UCLC's Philosophy on the Celebration of Holidays
Over the years, there have been many questions about why the University Children’s Learning Center does not celebrate holidays. The quick answer is respect. Children from around the globe are enrolled at UCLC. Each family has unique beliefs, values and traditions. The philosophy of the Learning Center is one of inclusion, where every family feels respected and welcomed. This long-held philosophical belief is reflected in the policies that have guided practices at UCLC for over four decades.
The UCLC policy states “Curriculum does not include the practice of observing traditional Christian based holidays, such as Halloween, Christmas, Valentine’s Day or Easter. UCLC values and respects each family and their individual beliefs; therefore, the Learning Center does not feel it is appropriate to pick and choose holidays to celebrate. The Learning Center believes it is more important and appropriate for children to learn about their culture and heritage, including the celebration of important and significant historical events, from their family. If a family wishes to come and share a particular aspect of their cultural beliefs, the Learning Center would welcome that opportunity.” (Page 25 of the UCLC Family Guide).
How does this policy translate to classroom practices? Quite simply, teachers do not plan curriculum experiences that are associated with any religion. Faith-based beliefs, traditions and customs are best taught and observed in the home setting. Young children are at a stage of development where they cannot distinguish between learning about religious practices and embracing them. We feel that all of our children should be able to participate fully in UCLC’s program offerings without engaging in practices that are inconsistent with family beliefs. This point was articulated in a 1986 letter from a parent after Santa Claus had made an appearance at UCLC:
“The purpose of this letter is to help teachers who are members of a dominant mainstream culture to see customs they take for granted from the perspective of a fellow citizen who is committed to maintaining a different culture.” This parent went on to explain that when Santa is in the mall, every family has the right to participate or not. She understands Santa is a positive experience, “which we share in by observing, respecting, but not participating in, other people’s religious customs. By having Santa come to the Center unannounced to parents, you have taken my child out of the role of observer into that of participant, participating in something that she has learned explicitly is not for her.” The parent pointed out that the disrespect was compounded when her child was encouraged to sit on Santa’s lap to be asked the very confusing question, “What do you want Santa to bring you for Chanukah?”

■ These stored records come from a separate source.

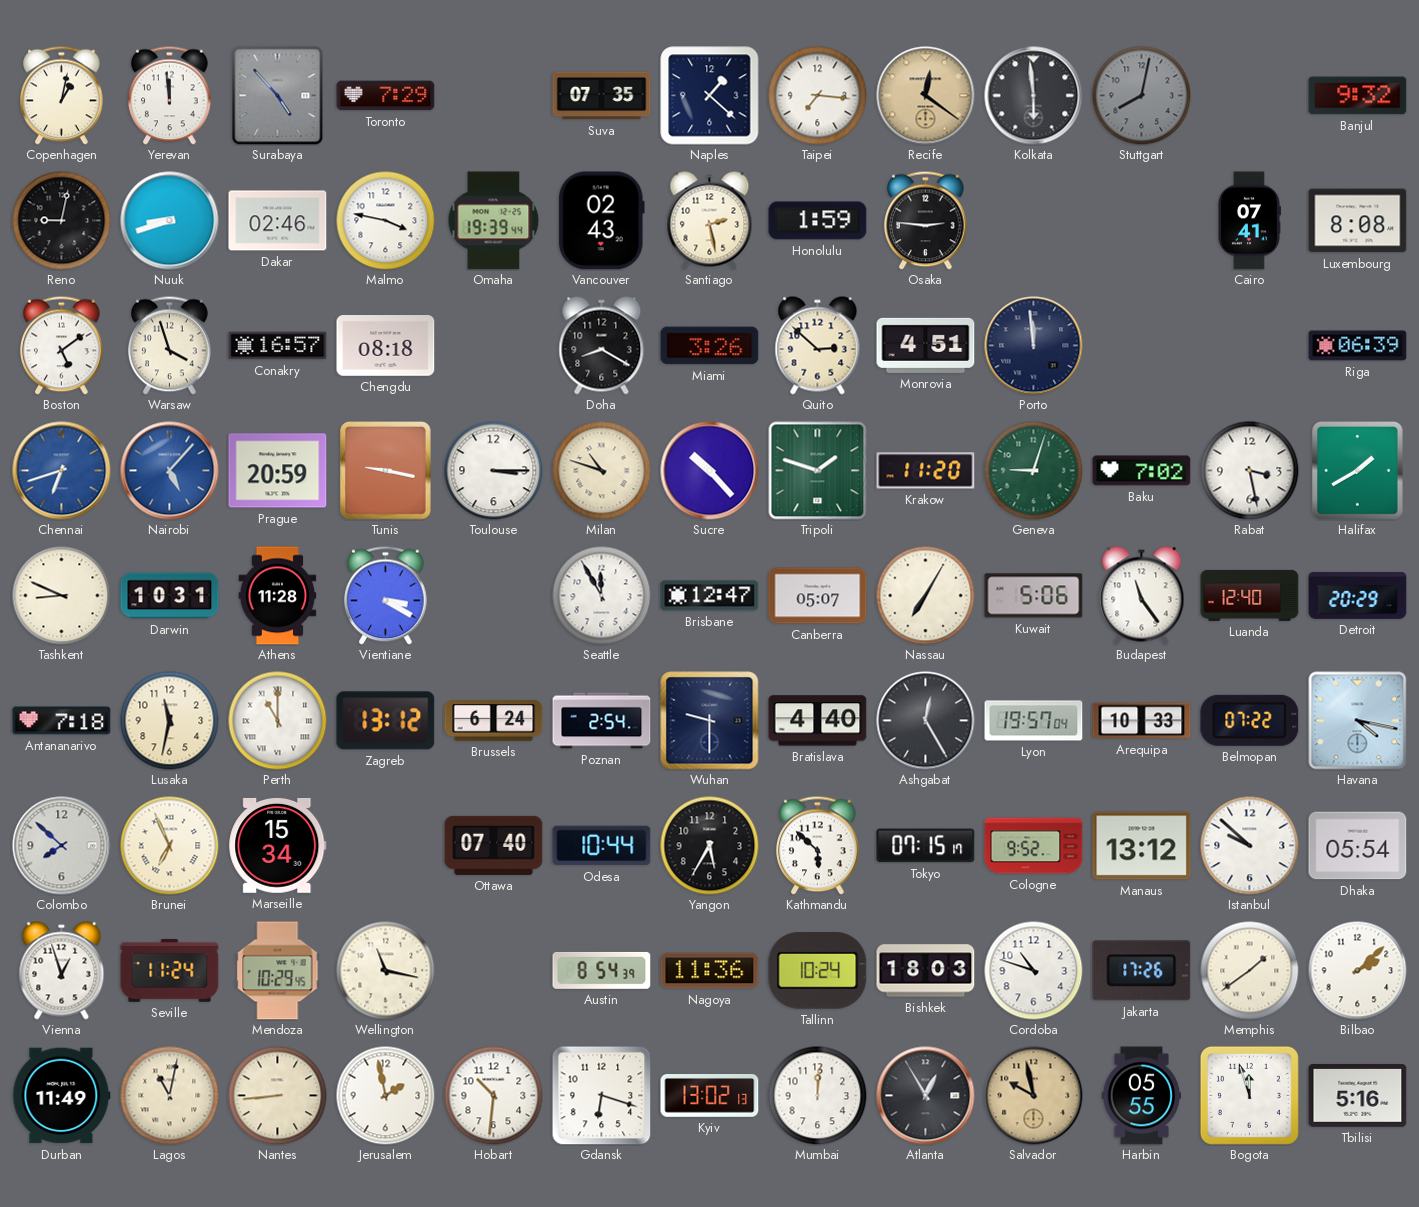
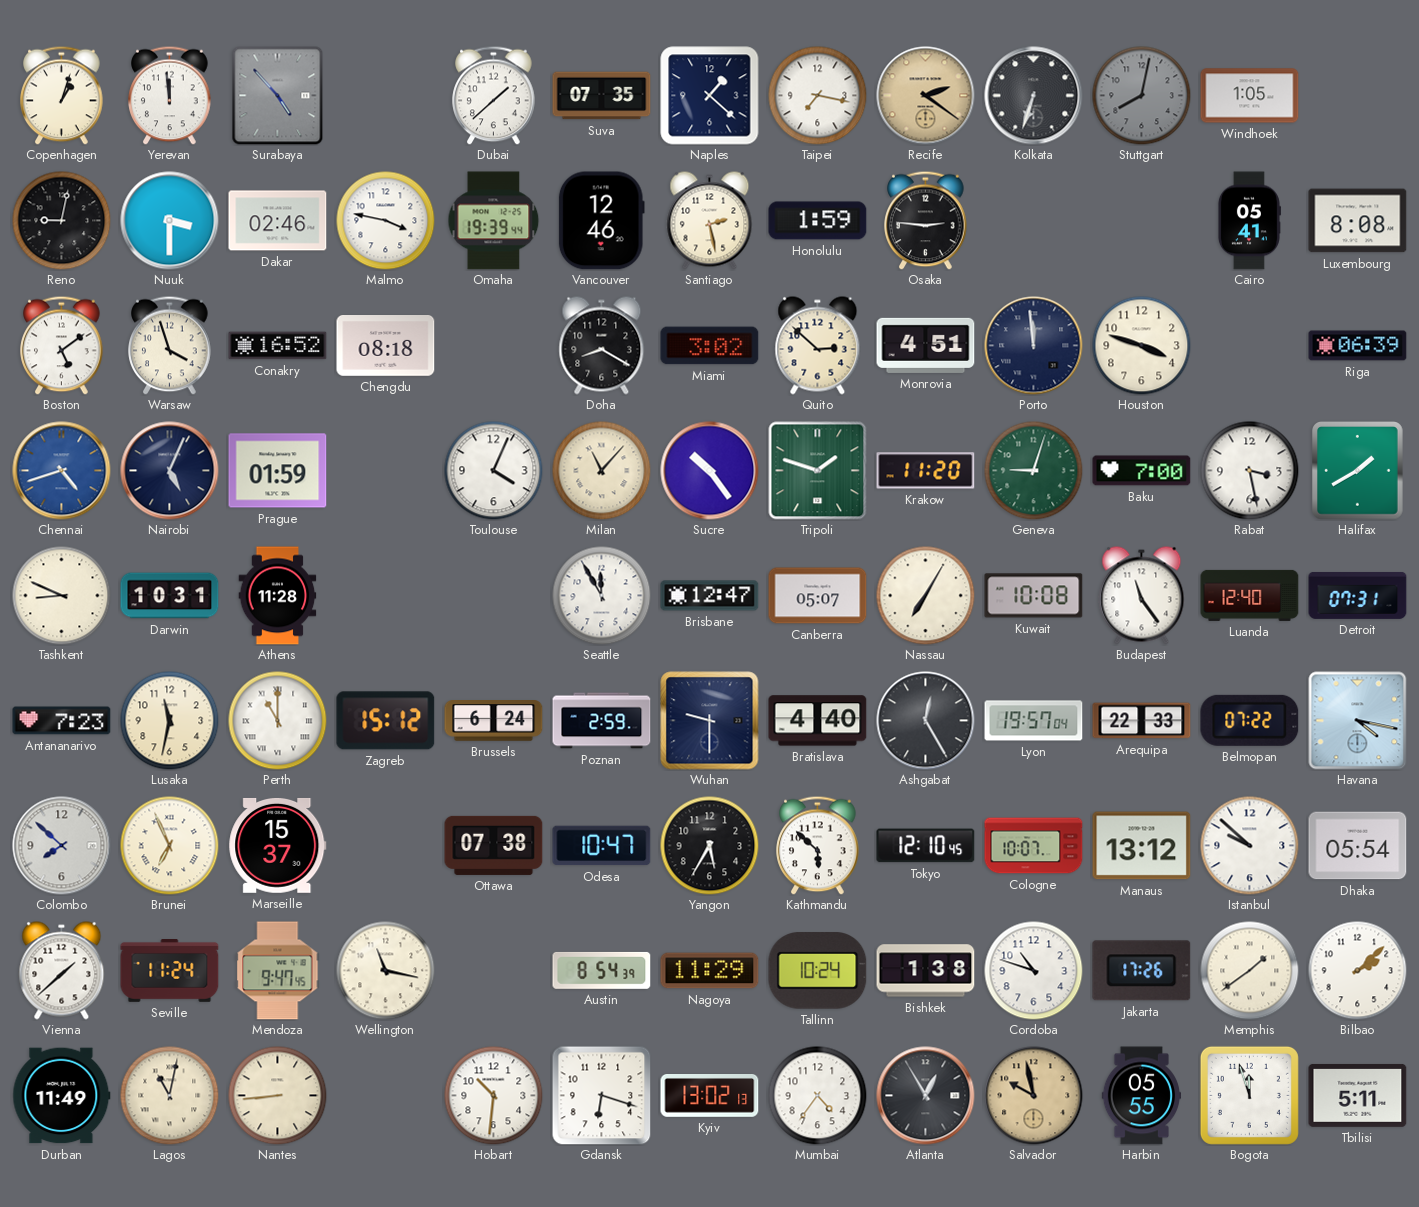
Copenhagen: 1:02 -> 1:03
Toronto: 7:29 -> none
Dubai: none -> 1:38
Taipei: 7:16 -> 7:17
Recife: 12:21 -> 2:21
Kolkata: 5:59 -> 6:33
Windhoek: none -> 1:05
Banjul: 9:32 -> none
Nuuk: 8:42 -> 3:30
Vancouver: 02:43 -> 12:46
Cairo: 07:41 -> 05:41
Conakry: 16:57 -> 16:52
Miami: 3:26 -> 3:02
Houston: none -> 3:48
Chennai: 6:42 -> 4:42
Nairobi: 5:07 -> 5:04
Nairobi dial: blue -> navy
Prague: 20:59 -> 01:59
Tunis: 9:17 -> none
Toulouse: 3:15 -> 4:04
Milan: 10:48 -> 11:07
Sucre: 10:23 -> 10:24
Baku: 7:02 -> 7:00
Vientiane: 3:20 -> none
Kuwait: 5:06 -> 10:08
Detroit: 20:29 -> 07:31
Antananarivo: 7:18 -> 7:23
Zagreb: 13:12 -> 15:12
Poznan: 2:54 -> 2:59
Arequipa: 10:33 -> 22:33
Marseille: 15:34 -> 15:37
Ottawa: 07:40 -> 07:38
Odesa: 10:44 -> 10:47
Tokyo: 07:15 -> 12:10
Cologne: 9:52 -> 10:07
Vienna: 12:57 -> 1:38
Mendoza: 10:29 -> 9:47
Nagoya: 11:36 -> 11:29
Bishkek: 18:03 -> 1:38
Jerusalem: 1:58 -> none
Mumbai: 12:01 -> 4:36
Tbilisi: 5:16 -> 5:11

This unfortunate incident underscores one the paramount principles that still guides every UCLC staff member today: In order to teach our children respect, we strive to model respect every day and in every aspect of our program. Our practices need to convey the message to each child, “You belong here and are a valued member of the UCLC community.” By not planning curriculum that is derived from a specific set of religious and cultural traditions, the sense of identity and self-esteem that the children carry with them from their families and home environments can be affirmed.
UCLC does maintain the importance of children’s individual identities being reinforced in the classroom, at the same time embracing opportunities for children of varied backgrounds to learn from each other. We listen and get excited with the children as they tell us about what’s meaningful to them in their lives outside of our program, including cultural traditions, and encourage sharing of personal experiences within their UCLC families. These experiences frequently become the basis for further discussion and inquiry, as our Emergent Curriculum model encourages the children to lead the way in what they want to learn about each others’ cultures. UCLC teachers help them seek out many types of resources in order to pursue their interests. Families are welcomed into the classroom to share customs and traditions, offering culturally relevant learning and allowing all the children to explore what it means to live in a global society. Through participating in a diverse learning community, children are able to gain the understanding that both the similarities and uniqueness of the human experience are highly valued.